Carrie Preston is best known as Arlene Fowler on True Blood and Elsbeth Tascioni on The Good Wife, both wacky characters in their own right. But she’s only making a cameo in her latest film, That’s What She Said, which she directed. The comedy, now in limited release, is an adaptation of the play Girl Talk by Kellie Overbey (which Preston also directed) and features three very different women: an optimist looking forward to a prospective date (played by Marcia DeBonis), a cynic who no longer believes in love (Anne Heche), and a nymphomaniac who uses sex to feel better about everything (Alia Shawkat). In the case of the last, if a partner isn’t readily available, she’ll retire to the nearest public restroom or hop on a subway train, which has a vibrator effect on her. Preston chatted with Vulture about orgasms on the subway, women in Hollywood, and modern dildos.
You really get the sense that you’re in the real New York with this film — not a glamorized, idealized version of the city.
It was really important to me to depict that. This morning, it was pouring rain. Pouring. I’m wearing heels and a very tight dress, and I had my hair all down and everything. My sweet husband [Michael Emerson] cut together from an old poncho a little hair tie for me — and I looked like the biggest bag lady! I had a hair tie that was blue, I had a black raincoat, a red umbrella, and a pink purse, and boots, with my high heels in a bag. And looking like that, I took the subway because I’m never going to catch a cab in the rain. It’s not Sex and the City, and I feel like the movie tries to capture that.
The subway scenes, you mean.
Illegally filmed, by the way.
Both scenes employ methods that people might want to borrow: first, Anne Heche’s pretense of having Tourette’s to get people to move away from her, very handy; and second, Alia Shawkat’s technique of getting an orgasm from the train’s vibrations.
You wouldn’t believe it, but we actually shot Anne’s scenes in a very crowded subway. That was my costume designer and script supervisor who were sitting next to her, because we didn’t have any money for background. People sort of looked, laughed a little bit, and then went right back to whatever it was that they were doing. They couldn’t have cared less: “Eh, Anne Heche doing something weird, whatever.” Same with the orgasms. No one batted an eye. Although that was very subtle — you had to know. But Alia was changing costumes on the subway in between the takes, so we were on the subway holding up coats to help her change clothing, and there was a camera operator, a boom operator, and me, so it was pretty kamikaze to shoot. We were doing this, mind you, at three in the morning, and on the A train — but, still, the subway was alarmingly packed at that hour.

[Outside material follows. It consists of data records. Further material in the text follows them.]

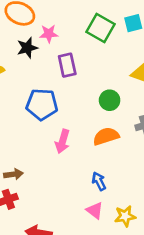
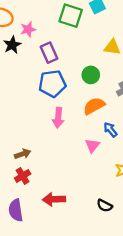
blue pentagon: (42, 104) -> (52, 84), moved
blue arrow: (99, 181) -> (110, 130), moved
pink triangle: (95, 210) -> (92, 145), moved, turned 42

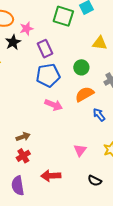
pink arrow: (58, 118) -> (54, 105), turned -72
pink triangle: (92, 145) -> (80, 150), moved

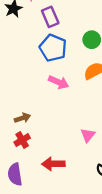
blue pentagon: (48, 75) -> (53, 48), turned 30

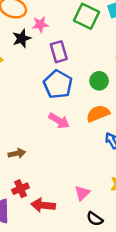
pink triangle: (88, 135) -> (82, 193), moved
red cross: (22, 140) -> (21, 189), moved

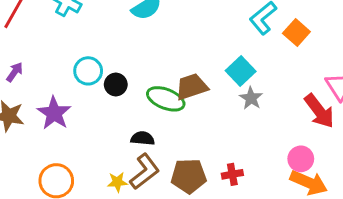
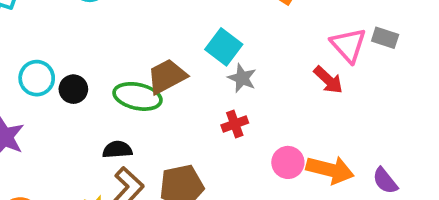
red arrow: (319, 111) -> (328, 80), size x0.7
pink circle: (301, 159) -> (288, 162), moved
red cross: (232, 174) -> (235, 124), moved

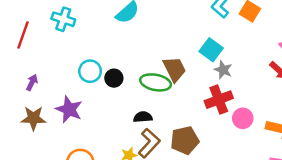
brown trapezoid: (167, 76) -> (174, 69), turned 92
red cross: (235, 124) -> (219, 100), size x1.6
pink circle: (288, 162) -> (243, 118), moved

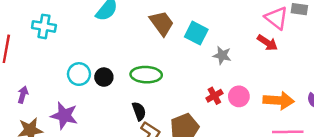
brown trapezoid: (174, 69) -> (162, 23), moved
gray star: (223, 70) -> (222, 55), moved
red cross: (219, 100) -> (214, 96), moved, size x0.6
black semicircle: (143, 117) -> (139, 111), turned 84

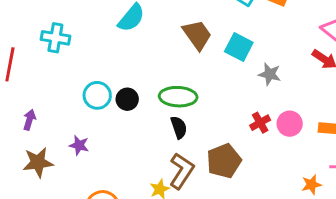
black semicircle: (139, 111) -> (179, 127), moved
purple star: (64, 116) -> (79, 145), size x0.6

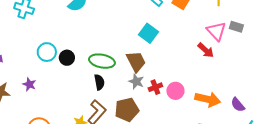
brown trapezoid: (197, 35) -> (136, 61), moved
gray star: (270, 74) -> (136, 81), moved

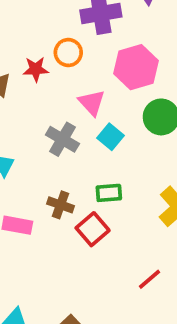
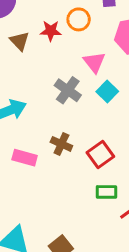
green rectangle: (109, 193) -> (106, 192), moved
red square: (93, 229) -> (100, 154), moved

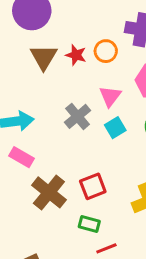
brown triangle: (20, 41) -> (44, 57), size x1.4
brown cross: (61, 144) -> (49, 192), moved, size x1.6
pink rectangle: (25, 158) -> (21, 157), moved

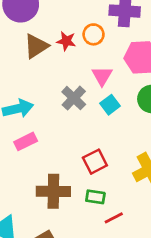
brown triangle: (44, 57) -> (36, 46), turned 32
pink rectangle: (21, 157) -> (26, 141), turned -50
brown cross: (49, 192) -> (53, 191), moved, turned -32

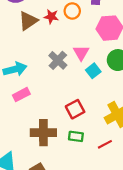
pink triangle: (102, 76) -> (81, 53), moved
cyan square: (110, 105) -> (93, 71), moved
red line: (114, 218) -> (105, 144), moved

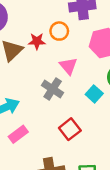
pink triangle: (81, 53) -> (68, 66), moved
red square: (75, 109) -> (70, 129), moved

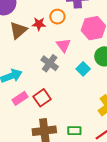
red square: (70, 129) -> (42, 98), moved

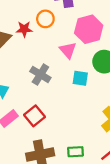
pink triangle: (63, 45) -> (68, 50), moved
cyan square: (83, 69) -> (80, 78), turned -32

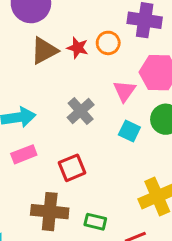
red square: (35, 116) -> (72, 168), moved

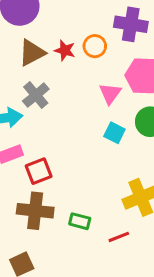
gray cross: (81, 111) -> (36, 95), moved
red square: (72, 168) -> (39, 171), moved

Is the A train the best train for orgasms?
I wouldn’t know because I’ve never tried it, but in theory, yes. [Laughs.] There’s no O train, so I think it’s the A. There are fewer stops, so you definitely have a longer run at it, to get the rhythm going. It’s a good stretch. You could do it all the way to JFK. I love that in the movie, when she says she has spontaneous orgasms on the train, people ask, “Which train? Which line?” I mean, she wants to know exactly where she needs to go to get it on.
Where did you get Alia’s dildo for when she wants her orgasms in slightly more private locations?
The props woman on the film, she went everywhere, and she would send me these pictures and videos of these sex toys, and I was like, “Too much!” They all had these wings and things, and I was like, “Does no one just make a plain vibrator anymore? Can you find something that’s not out of a science-fiction movie?” Most of them have all these appendages, and for that shot, I just wanted a phallic symbol. I didn’t need it to be an alien thing on the floor that was moving around, so we had to craft that.
This started as a play in 2004, long before raunchy female comedies became en vogue again.
When Kellie wrote this script, there were no Bridesmaids running around. There was no Bachelorette happening. There were no Girls on HBO. There was none of that. I’m happy about those — I love Bridesmaids; I was there opening night — but I feel like Hollywood has amnesia. Do they not remember the silent films that were almost all starring women? Do they not remember the screwball comedies? Do they not remember Lucille Ball? They don’t, and they forget, and we’ve had some major amnesia, and we’re starting to come back into it. But if I’m going to watch men grabbing their crotch onscreen since the beginning of the talkies, we need a tit for tat.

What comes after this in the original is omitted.